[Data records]
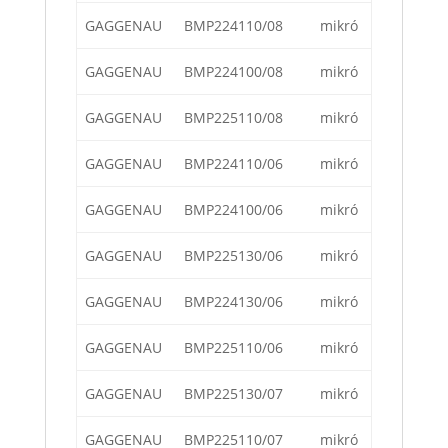
GAGGENAU
BMP224110/08
mikró
GAGGENAU
BMP224100/08
mikró
GAGGENAU
BMP225110/08
mikró
GAGGENAU
BMP224110/06
mikró
GAGGENAU
BMP224100/06
mikró
GAGGENAU
BMP225130/06
mikró
GAGGENAU
BMP224130/06
mikró
GAGGENAU
BMP225110/06
mikró
GAGGENAU
BMP225130/07
mikró
GAGGENAU
BMP225110/07
mikró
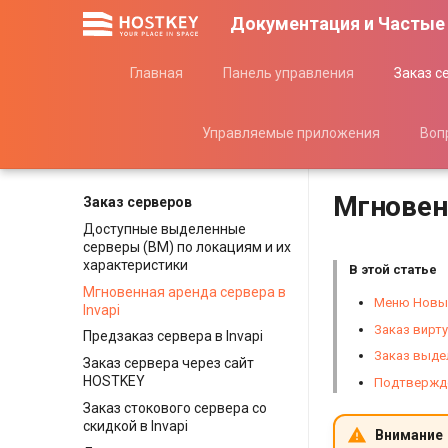
Документация и Частые
Главная
Панель управления
Заказ с
Управляемые приложения
Воп
Мгновенн
Заказ серверов
Доступные выделенные
серверы (BM) по локациям и их
характеристики
В этой статье
Мгновенная аренда сервера в
Меню Новый
Invapi
Заказ вирт
Предзаказ сервера в Invapi
Заказ выде
Заказ сервера через сайт
HOSTKEY
Подтвержде
Заказ стокового сервера со
скидкой в Invapi
Внимание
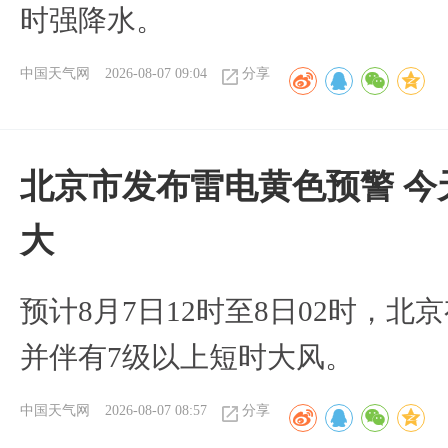
时强降水。
中国天气网
2026-08-07 09:04
分享
北京市发布雷电黄色预警 今
大
预计8月7日12时至8日02时，
并伴有7级以上短时大风。
中国天气网
2026-08-07 08:57
分享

◆ **About this exercise**
Above are the records; give them all again exactly, apart from the pictures.

◆ **Answer to the exercise**
GAGGENAU
BMP224110/08
mikró
GAGGENAU
BMP224100/08
mikró
GAGGENAU
BMP225110/08
mikró
GAGGENAU
BMP224110/06
mikró
GAGGENAU
BMP224100/06
mikró
GAGGENAU
BMP225130/06
mikró
GAGGENAU
BMP224130/06
mikró
GAGGENAU
BMP225110/06
mikró
GAGGENAU
BMP225130/07
mikró
GAGGENAU
BMP225110/07
mikró
Документация и Частые
Главная
Панель управления
Заказ с
Управляемые приложения
Воп
Мгновенн
Заказ серверов
Доступные выделенные
серверы (BM) по локациям и их
характеристики
В этой статье
Мгновенная аренда сервера в
Меню Новый
Invapi
Заказ вирт
Предзаказ сервера в Invapi
Заказ выде
Заказ сервера через сайт
HOSTKEY
Подтвержде
Заказ стокового сервера со
скидкой в Invapi
Внимание
时强降水。
中国天气网
2026-08-07 09:04
分享
北京市发布雷电黄色预警 今
大
预计8月7日12时至8日02时，
并伴有7级以上短时大风。
中国天气网
2026-08-07 08:57
分享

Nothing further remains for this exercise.